Udoff E J, Barth K H, Harrington D P, Kaufman S L, White R I
Radiology. 1979 Aug;132(2):289-93. doi: 10.1148/132.2.289.
Peak systolic pressure gradients were obtained before and after vasodilatation in 42 patients (50 limbs) with arteriographic iliac artery stenosis of questionable significance. Patients were divided into three groups according to per cent narrowing of the iliac artery. Pressure gradients across the site of stenosis tended to be significant in patients with greater than 75% stenosis (greater than or equal to 20 mm Hg) but not in patients with less than 50% stenosis; patients in the middle group (50-75% stenosis) demonstrated a wide variance. Thus the arteriogram is not an accurate indicator of hemodynamically significant lesions, particularly in patients with 50-75% stenosis where pressure measurements are of greatest value.
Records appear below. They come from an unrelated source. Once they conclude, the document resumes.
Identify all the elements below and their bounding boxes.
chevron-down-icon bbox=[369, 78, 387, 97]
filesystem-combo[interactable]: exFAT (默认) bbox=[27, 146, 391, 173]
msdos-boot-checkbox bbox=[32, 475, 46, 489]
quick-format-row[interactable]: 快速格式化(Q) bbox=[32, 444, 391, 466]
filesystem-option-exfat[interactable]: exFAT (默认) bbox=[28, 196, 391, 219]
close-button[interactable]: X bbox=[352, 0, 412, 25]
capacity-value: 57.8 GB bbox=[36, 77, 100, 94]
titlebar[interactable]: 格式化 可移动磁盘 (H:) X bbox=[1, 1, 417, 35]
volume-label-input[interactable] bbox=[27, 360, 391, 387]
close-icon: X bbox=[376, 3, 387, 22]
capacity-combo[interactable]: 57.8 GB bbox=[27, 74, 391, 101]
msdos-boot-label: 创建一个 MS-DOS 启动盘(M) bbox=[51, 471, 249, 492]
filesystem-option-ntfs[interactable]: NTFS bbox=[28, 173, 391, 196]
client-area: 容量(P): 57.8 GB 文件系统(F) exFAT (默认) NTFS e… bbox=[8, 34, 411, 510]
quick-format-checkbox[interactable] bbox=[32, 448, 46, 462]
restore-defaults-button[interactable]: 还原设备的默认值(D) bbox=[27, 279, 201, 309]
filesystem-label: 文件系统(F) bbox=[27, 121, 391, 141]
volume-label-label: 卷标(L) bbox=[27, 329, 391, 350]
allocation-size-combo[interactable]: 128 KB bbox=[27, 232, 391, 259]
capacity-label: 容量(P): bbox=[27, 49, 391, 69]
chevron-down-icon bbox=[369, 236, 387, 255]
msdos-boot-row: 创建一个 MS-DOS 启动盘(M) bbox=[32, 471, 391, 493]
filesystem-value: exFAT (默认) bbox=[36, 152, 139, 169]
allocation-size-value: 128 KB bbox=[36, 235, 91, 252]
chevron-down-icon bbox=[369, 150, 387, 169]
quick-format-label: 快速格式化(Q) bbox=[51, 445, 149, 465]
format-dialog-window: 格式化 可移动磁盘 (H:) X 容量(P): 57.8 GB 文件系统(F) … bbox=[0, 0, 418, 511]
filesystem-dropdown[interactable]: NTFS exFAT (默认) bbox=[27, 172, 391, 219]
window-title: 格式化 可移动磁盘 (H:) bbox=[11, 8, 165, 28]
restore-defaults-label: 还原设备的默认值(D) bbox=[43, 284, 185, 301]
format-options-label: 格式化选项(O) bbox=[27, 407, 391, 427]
Variations in the aortic and femoral artery systolic peak pressure occurred following vasodilatation, indicating the importance of simultaneous pressure recording.
对42例(50条肢体)经动脉造影显示髂动脉狭窄程度可疑的患者,在血管扩张前后测量了收缩压峰值梯度。根据髂动脉狭窄百分比将患者分为三组。狭窄程度大于75%的患者(收缩压峰值梯度大于或等于20 mmHg)狭窄部位的压力梯度往往具有统计学意义,而狭窄程度小于50%的患者则不然;中间组(狭窄程度为50%-75%)的患者压力梯度差异较大。因此,动脉造影并非血流动力学显著病变的准确指标,尤其是在狭窄程度为50%-75%的患者中,压力测量的价值最大。血管扩张后主动脉和股动脉收缩压峰值出现变化,表明同步记录压力的重要性。